Verify that customer_id exists in the table schema from getTable before proceeding.

{
  "name": "orders_valid_customer",
  "description": "Alert when customer_id does not exist in customers table",
  "table": "MCON++a1b2c3d4-e5f6-7890-abcd-ef1234567890++1++1++analytics:core.orders",
  "alert_condition": {
    "type": "GROUP",
    "operator": "AND",
    "conditions": [
      {
        "type": "SQL",
        "sql": "customer_id IS NOT NULL AND customer_id NOT IN (SELECT id FROM analytics.core.customers)"
      }
    ]
  }
}

The SQL condition type is useful for referential integrity checks that require subqueries.

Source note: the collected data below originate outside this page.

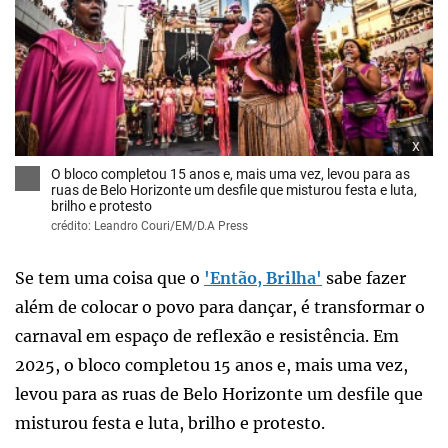
x
O bloco completou 15 anos e, mais uma vez, levou para as
ruas de Belo Horizonte um desfile que misturou festa e luta,
brilho e protesto
crédito: Leandro Couri/EM/D.A Press
Se tem uma coisa que o
'Então, Brilha'
sabe fazer
além de colocar o povo para dançar, é transformar o
carnaval em espaço de reflexão e resistência. Em
2025, o bloco completou 15 anos e, mais uma vez,
levou para as ruas de Belo Horizonte um desfile que
misturou festa e luta, brilho e protesto.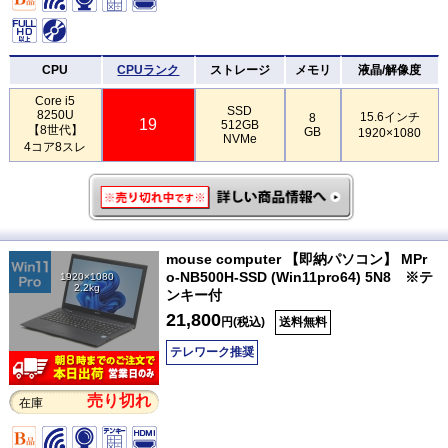
CPU
CPUランク
ストレージ
メモリ
液晶/解像度
Core i5
SSD
8250U
15.6インチ
8
19
512GB
【8世代】
GB
1920×1080
NVMe
4コア8スレ
mouse computer 【即納パソコン】 MPr
o-NB500H-SSD (Win11pro64) 5N8 ※テ
1920×1080
2.2kg
ンキー付
21,800
円(税込)
送料無料
テレワーク推奨
売り切れ
在庫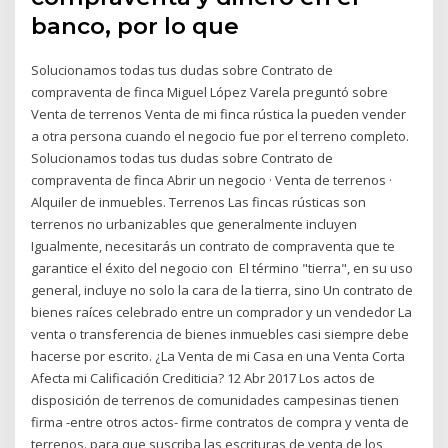
banco, por lo que
Solucionamos todas tus dudas sobre Contrato de
compraventa de finca Miguel López Varela preguntó sobre
Venta de terrenos Venta de mi finca rústica la pueden vender
a otra persona cuando el negocio fue por el terreno completo.
Solucionamos todas tus dudas sobre Contrato de
compraventa de finca Abrir un negocio · Venta de terrenos ·
Alquiler de inmuebles. Terrenos Las fincas rústicas son
terrenos no urbanizables que generalmente incluyen
Igualmente, necesitarás un contrato de compraventa que te
garantice el éxito del negocio con El término "tierra", en su uso
general, incluye no solo la cara de la tierra, sino Un contrato de
bienes raíces celebrado entre un comprador y un vendedor La
venta o transferencia de bienes inmuebles casi siempre debe
hacerse por escrito. ¿La Venta de mi Casa en una Venta Corta
Afecta mi Calificación Crediticia? 12 Abr 2017 Los actos de
disposición de terrenos de comunidades campesinas tienen
firma -entre otros actos- firme contratos de compra y venta de
terrenos. para que suscriba las escrituras de venta de los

The customer_id IS NOT NULL guard avoids alerting on null values (which should be caught by a separate null check if needed).

Contains and starts_with checks

Verify that email and phone exist in the table schema from getTable before proceeding.

{
  "name": "contacts_format_validation",
  "description": "Alert when email contains test data or phone has invalid prefix",
  "table": "MCON++a1b2c3d4-e5f6-7890-abcd-ef1234567890++1++1++warehouse:crm.contacts",
  "alert_condition": {
    "type": "GROUP",
    "operator": "OR",
    "conditions": [
      {
        "type": "BINARY",
        "predicate": {"name": "contains", "negated": false},
        "left": [{"type": "FIELD", "field": "email"}],
        "right": [{"type": "LITERAL", "literal": "@test.example.com"}]
      },
      {
        "type": "BINARY",
        "predicate": {"name": "starts_with", "negated": false},
        "left": [{"type": "FIELD", "field": "phone"}],
        "right": [{"type": "LITERAL", "literal": "000"}]
      }
    ]
  }
}

Fallback: Custom SQL Monitor

If createValidationMonitorMac fails -- for example because a referenced column does not exist yet in the live table, or the warehouse does not support a particular predicate -- fall back to createCustomSqlMonitorMac with an explicit SQL query instead.

A custom SQL monitor lets you express any validation logic as a SQL query that returns rows or a count. This is always available as a backup when the structured validation condition tree cannot express what you need or encounters an API error.

When falling back:

  1. Translate the intended validation logic into a SQL query.
  2. The SQL should select rows that violate the rule (matching the same "conditions match INVALID data" principle).
  3. Use createCustomSqlMonitorMac with the translated query.
  4. Inform the user that you used a custom SQL monitor as a fallback and explain why.